Всякий раз, когда раненый стонет, часовой страдальчески морщит лицо.

— Рано еще, наш лейтенант не любит, чтобы его беспокоили. Он велит звонить лишь в случае крайней необходимости. Я ведь правильно говорю, Скреби Котелок, а?

Скреби Котелок, второй санитар, кивает головой в знак согласия.

— Лишь когда боль станет действительно невыносимой, можно сделать ему укол.

— Обезболивающий укол?

— Вот-вот, именно.

Они закуривают сигареты и отходят в глубь комнаты, молча садятся, пуская колечки дыма, и каждый стремится вместе с дымом отогнать подальше собственные мысли. Время бежит, час смены караула близится, о чем возвещают крики часовых, в теплой ночи расхаживающих вокруг казармы.

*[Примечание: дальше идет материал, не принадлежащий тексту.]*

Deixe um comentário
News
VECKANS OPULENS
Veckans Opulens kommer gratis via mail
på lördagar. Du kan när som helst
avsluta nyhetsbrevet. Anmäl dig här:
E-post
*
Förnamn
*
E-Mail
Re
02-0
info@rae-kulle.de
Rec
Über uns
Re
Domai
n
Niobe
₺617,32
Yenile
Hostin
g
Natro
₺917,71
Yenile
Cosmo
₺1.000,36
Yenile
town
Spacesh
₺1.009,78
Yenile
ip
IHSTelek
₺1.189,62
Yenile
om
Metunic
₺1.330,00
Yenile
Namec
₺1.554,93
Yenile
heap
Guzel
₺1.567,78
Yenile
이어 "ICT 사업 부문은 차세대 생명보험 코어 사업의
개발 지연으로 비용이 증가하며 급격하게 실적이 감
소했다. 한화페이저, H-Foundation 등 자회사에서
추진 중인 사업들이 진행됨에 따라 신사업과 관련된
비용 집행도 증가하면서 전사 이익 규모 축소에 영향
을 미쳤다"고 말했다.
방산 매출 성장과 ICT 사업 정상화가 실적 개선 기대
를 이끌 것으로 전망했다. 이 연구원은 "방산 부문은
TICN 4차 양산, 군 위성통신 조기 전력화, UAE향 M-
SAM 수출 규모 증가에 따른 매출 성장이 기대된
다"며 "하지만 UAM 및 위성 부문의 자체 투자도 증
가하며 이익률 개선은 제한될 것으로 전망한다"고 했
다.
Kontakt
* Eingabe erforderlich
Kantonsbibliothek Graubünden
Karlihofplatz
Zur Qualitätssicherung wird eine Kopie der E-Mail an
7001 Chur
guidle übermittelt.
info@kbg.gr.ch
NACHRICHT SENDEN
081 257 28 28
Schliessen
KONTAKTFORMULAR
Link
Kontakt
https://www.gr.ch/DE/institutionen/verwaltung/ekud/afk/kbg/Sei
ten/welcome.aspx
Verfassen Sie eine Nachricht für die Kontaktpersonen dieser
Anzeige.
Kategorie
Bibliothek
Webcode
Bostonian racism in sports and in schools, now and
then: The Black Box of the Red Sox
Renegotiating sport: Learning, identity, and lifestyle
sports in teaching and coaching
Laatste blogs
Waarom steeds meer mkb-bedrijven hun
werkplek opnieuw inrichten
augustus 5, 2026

«Может быть, военный врач уже в пути, он направляется в госпиталь, повеселившись на вечеринке в кафе или прослушав по радио трансляцию футбольного матча. Может быть, он обсуждал этот случай со своим коллегой, например, из бесплатной больницы и сейчас возвращается, разумеется без всякой спешки и паники, потому что отлично знает, что делать; он уверен в себе, как все, кому приходилось воочию видеть смерть и кто не раз заставлял ее отступать метко нанесенным ударом. А вдруг, о, ведь и такое может случиться, вдруг этот бедолага, человек штатский и не подлежащий военным законам, не имеет права лечиться в госпитале и его переведут в больницу? Разве когда-нибудь уразумеешь все уставные тонкости», — размышляет про себя часовой.